NEW YORK – Disappointing news on consumer spending helped pull stocks lower Friday in a quiet end to the market’s worst month in more than a year.
The Standard & Poor’s 500 index closed August with a loss of 3.1 percent while the Dow Jones industrial average lost 4.4 percent. Both had their biggest one-month drop since May 2012.
The month began on a high note. On Aug. 2, news that unemployment fell to its lowest level in more than four years helped lift the S&P 500 index to a record high of 1,709.67. Then things quickly changed.
Bond yields jumped, sending mortgage rates up, as investors began speculating that the Federal Reserve would withdraw some of its support for the economy as early as September.
An array of questions weighed on investors’ minds, said Lawrence Creatura, a money manager at Federated Investors.
The latest wild card is Syria. The possibility that the U.S. could strike Bashar al-Assad’s regime propelled oil prices to a two-year high earlier in the week.
“The Syria situation is a strong dose of uncertainty,” Creatura said. “And investors hate uncertainty.”
Before the market opened Friday, the government reported that Americans’ income and spending both increased just 0.1 percent in July.
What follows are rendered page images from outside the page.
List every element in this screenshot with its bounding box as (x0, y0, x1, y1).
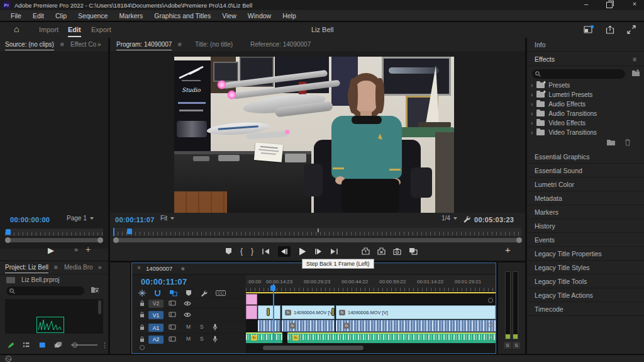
effects-panel-menu-icon[interactable]: ≡ (633, 55, 636, 63)
audio-clip-a1-1[interactable] (258, 320, 280, 332)
snap-magnet-icon[interactable] (154, 290, 161, 297)
voice-over-mic-icon[interactable] (213, 324, 218, 331)
tab-program[interactable]: Program: 14090007 (116, 41, 172, 50)
track-scroll-handle[interactable] (488, 322, 493, 327)
effects-new-preset-bin-icon[interactable] (631, 69, 640, 77)
effects-item-audio-transitions[interactable]: ›Audio Transitions (531, 109, 640, 118)
track-target-v2[interactable]: V2 (148, 300, 164, 308)
panel-events[interactable]: Events (527, 233, 644, 247)
menu-graphics-titles[interactable]: Graphics and Titles (148, 12, 216, 20)
track-target-v1[interactable]: V1 (148, 311, 164, 319)
timeline-ruler[interactable]: :00:00 00:00:14:23 00:00:29:23 00:00:44:… (246, 275, 496, 291)
thumbnail-zoom-slider[interactable] (71, 342, 92, 348)
menu-file[interactable]: File (5, 12, 27, 20)
panel-essential-graphics[interactable]: Essential Graphics (527, 150, 644, 164)
toggle-track-output-eye-icon[interactable] (184, 312, 191, 317)
lock-icon[interactable] (140, 336, 145, 342)
mute-button-a1[interactable]: M (186, 324, 191, 330)
tab-media-browser[interactable]: Media Bro (64, 264, 93, 271)
timeline-settings-wrench-icon[interactable] (200, 290, 208, 297)
mark-in-icon[interactable]: { (240, 247, 243, 256)
source-more-buttons-icon[interactable]: » (74, 246, 78, 253)
source-patch-icon[interactable] (169, 300, 176, 306)
source-zoom-handle-right[interactable] (97, 237, 103, 243)
audio-clip-a1-3[interactable]: fx (336, 320, 496, 332)
timeline-panel-menu-icon[interactable]: ≡ (181, 265, 185, 272)
add-marker-icon[interactable] (225, 247, 232, 255)
panel-legacy-title-tools[interactable]: Legacy Title Tools (527, 274, 644, 288)
clip-v1-14090006[interactable]: fx 14090006.MOV [V] (336, 305, 496, 319)
source-zoom-bar[interactable] (5, 238, 103, 242)
track-v2[interactable] (246, 294, 496, 305)
audio-clip-thumbnail[interactable] (36, 317, 64, 333)
go-to-in-icon[interactable] (262, 248, 270, 255)
captions-cc-icon[interactable]: CC (216, 290, 226, 296)
meter-solo-right-button[interactable]: S (513, 342, 520, 349)
source-timecode[interactable]: 00:00:00:00 (10, 216, 50, 223)
menu-edit[interactable]: Edit (27, 12, 50, 20)
home-icon[interactable]: ⌂ (14, 24, 19, 34)
tab-import[interactable]: Import (39, 26, 58, 33)
workspace-switcher-icon[interactable] (584, 25, 594, 34)
timeline-playhead-line[interactable] (273, 284, 274, 343)
panel-overflow-icon[interactable]: » (97, 41, 101, 48)
hscroll-left-handle[interactable] (140, 345, 145, 350)
effects-item-lumetri-presets[interactable]: ›Lumetri Presets (531, 90, 640, 99)
panel-legacy-title-styles[interactable]: Legacy Title Styles (527, 261, 644, 274)
panel-timecode[interactable]: Timecode (527, 302, 644, 316)
tab-export[interactable]: Export (91, 26, 111, 33)
panel-effects[interactable]: Effects ≡ (527, 52, 644, 66)
menu-markers[interactable]: Markers (113, 12, 148, 20)
clip-pink-v2[interactable] (246, 294, 257, 305)
comparison-view-icon[interactable] (409, 247, 418, 255)
timeline-playhead-handle[interactable] (270, 285, 275, 291)
program-zoom-handle-left[interactable] (113, 237, 119, 243)
export-frame-icon[interactable] (393, 248, 401, 255)
lock-icon[interactable] (140, 312, 145, 318)
timeline-hscrollbar[interactable] (137, 345, 491, 351)
lift-icon[interactable] (362, 247, 370, 255)
lock-icon[interactable] (140, 324, 145, 331)
panel-essential-sound[interactable]: Essential Sound (527, 164, 644, 178)
program-button-editor-plus[interactable]: + (505, 244, 511, 255)
source-panel-menu-icon[interactable]: ≡ (60, 41, 64, 48)
freeform-view-icon[interactable] (54, 341, 62, 349)
timeline-tab-close-icon[interactable]: × (137, 264, 141, 271)
program-timecode[interactable]: 00:00:11:07 (115, 216, 155, 223)
close-button[interactable]: × (630, 0, 639, 9)
audio-clip-a1-2[interactable]: fx (282, 320, 335, 332)
play-button[interactable] (299, 247, 306, 256)
timeline-timecode[interactable]: 00:00:11:07 (141, 277, 187, 286)
clip-v1-14090004[interactable]: fx 14090004.MOV [V] (282, 305, 335, 319)
fullscreen-icon[interactable] (627, 25, 636, 34)
hscroll-thumb[interactable] (263, 346, 364, 350)
track-scroll-handle[interactable] (488, 335, 493, 340)
audio-clip-a2-1[interactable]: fx (246, 332, 282, 343)
effects-search-input[interactable] (532, 69, 625, 79)
project-file-name[interactable]: Liz Bell.prproj (21, 276, 60, 283)
lock-icon[interactable] (140, 300, 145, 307)
icon-view-icon[interactable] (39, 341, 45, 349)
clip-pink-v1[interactable] (246, 305, 257, 319)
track-v1[interactable]: fx 14090004.MOV [V] fx 14090006.MOV [V] (246, 305, 496, 320)
timeline-add-marker-icon[interactable] (186, 290, 192, 297)
panel-lumetri-color[interactable]: Lumetri Color (527, 178, 644, 191)
program-zoom-handle-right[interactable] (516, 237, 522, 243)
panel-info[interactable]: Info (527, 38, 644, 52)
quick-export-icon[interactable] (606, 25, 614, 34)
timeline-content[interactable]: :00:00 00:00:14:23 00:00:29:23 00:00:44:… (246, 275, 496, 353)
track-target-a1[interactable]: A1 (148, 324, 164, 332)
solo-button-a1[interactable]: S (200, 324, 204, 330)
timeline-sequence-tab[interactable]: 14090007 (146, 265, 172, 272)
step-forward-button[interactable] (314, 248, 322, 255)
project-scrollbar[interactable] (98, 300, 101, 314)
program-zoom-select[interactable]: Fit (160, 215, 174, 222)
mute-button-a2[interactable]: M (186, 336, 191, 342)
source-zoom-handle-left[interactable] (5, 237, 11, 243)
program-resolution-select[interactable]: 1/4 (441, 215, 457, 222)
menu-clip[interactable]: Clip (50, 12, 72, 20)
menu-view[interactable]: View (216, 12, 242, 20)
source-scrub-bar[interactable] (5, 229, 103, 236)
tab-reference[interactable]: Reference: 14090007 (250, 41, 311, 48)
menu-window[interactable]: Window (242, 12, 277, 20)
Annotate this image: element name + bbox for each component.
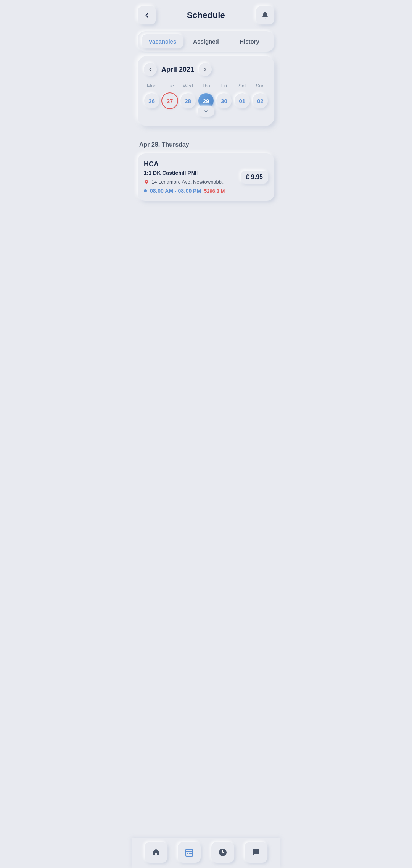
month-label: April 2021 — [161, 66, 194, 74]
next-month-button[interactable] — [199, 63, 212, 76]
tabs-container: Vacancies Assigned History — [138, 31, 274, 52]
day-header-fri: Fri — [216, 82, 232, 91]
page-title: Schedule — [187, 10, 225, 20]
day-26[interactable]: 26 — [144, 93, 159, 108]
job-card[interactable]: HCA 1:1 DK Castlehill PNH 14 Lenamore Av… — [138, 153, 274, 201]
day-header-sat: Sat — [234, 82, 250, 91]
location-icon — [144, 179, 149, 185]
expand-calendar-button[interactable] — [198, 106, 214, 117]
prev-month-button[interactable] — [144, 63, 157, 76]
day-header-thu: Thu — [198, 82, 214, 91]
calendar-card: April 2021 Mon Tue Wed Thu Fri Sat Sun 2… — [138, 56, 274, 126]
day-header-wed: Wed — [180, 82, 196, 91]
day-02[interactable]: 02 — [253, 93, 268, 108]
tab-assigned[interactable]: Assigned — [185, 34, 227, 48]
location-text: 14 Lenamore Ave, Newtownabb... — [151, 179, 226, 185]
day-30[interactable]: 30 — [216, 93, 232, 108]
time-text: 08:00 AM - 08:00 PM — [150, 188, 201, 194]
time-dot — [144, 189, 147, 192]
day-01[interactable]: 01 — [235, 93, 250, 108]
calendar-nav: April 2021 — [144, 63, 268, 76]
header: Schedule — [132, 0, 280, 28]
job-title: HCA — [144, 160, 241, 168]
date-heading-text: Apr 29, Thursday — [139, 141, 189, 148]
day-header-tue: Tue — [162, 82, 177, 91]
job-subtitle: 1:1 DK Castlehill PNH — [144, 170, 241, 176]
notification-button[interactable] — [256, 6, 274, 24]
day-27[interactable]: 27 — [162, 93, 177, 108]
distance-text: 5296.3 M — [204, 188, 225, 194]
date-heading: Apr 29, Thursday — [132, 127, 280, 153]
job-card-inner: HCA 1:1 DK Castlehill PNH 14 Lenamore Av… — [144, 160, 268, 194]
date-separator — [194, 145, 273, 145]
tab-vacancies[interactable]: Vacancies — [142, 34, 183, 48]
back-button[interactable] — [138, 6, 156, 24]
day-header-sun: Sun — [253, 82, 268, 91]
day-header-mon: Mon — [144, 82, 159, 91]
day-28[interactable]: 28 — [180, 93, 196, 108]
calendar-wave — [144, 110, 268, 121]
job-location: 14 Lenamore Ave, Newtownabb... — [144, 179, 241, 185]
job-info: HCA 1:1 DK Castlehill PNH 14 Lenamore Av… — [144, 160, 241, 194]
calendar-grid: Mon Tue Wed Thu Fri Sat Sun 26 27 28 29 … — [144, 82, 268, 108]
price-badge: £ 9.95 — [241, 171, 268, 184]
tab-history[interactable]: History — [229, 34, 270, 48]
job-time: 08:00 AM - 08:00 PM 5296.3 M — [144, 188, 241, 194]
The scant rise suggested that economic growth was off to a weak start in the second half of the year. It followed other reports showing steep drops in new-home sales and orders for long-lasting manufactured goods in July.
The major indexes headed lower after the market opened Friday and never recovered. The S&P dropped 5.20 points, to 1,632.97.
The Dow Jones industrial average fell 30.64 points, to close at 14,810.31, and the Nasdaq composite dropped 30.43 points, to 3,589.87.
Many investors say the recent slide is hardly a surprise after the stock market had such a strong run. The S&P 500 is still up 14.5 percent this year.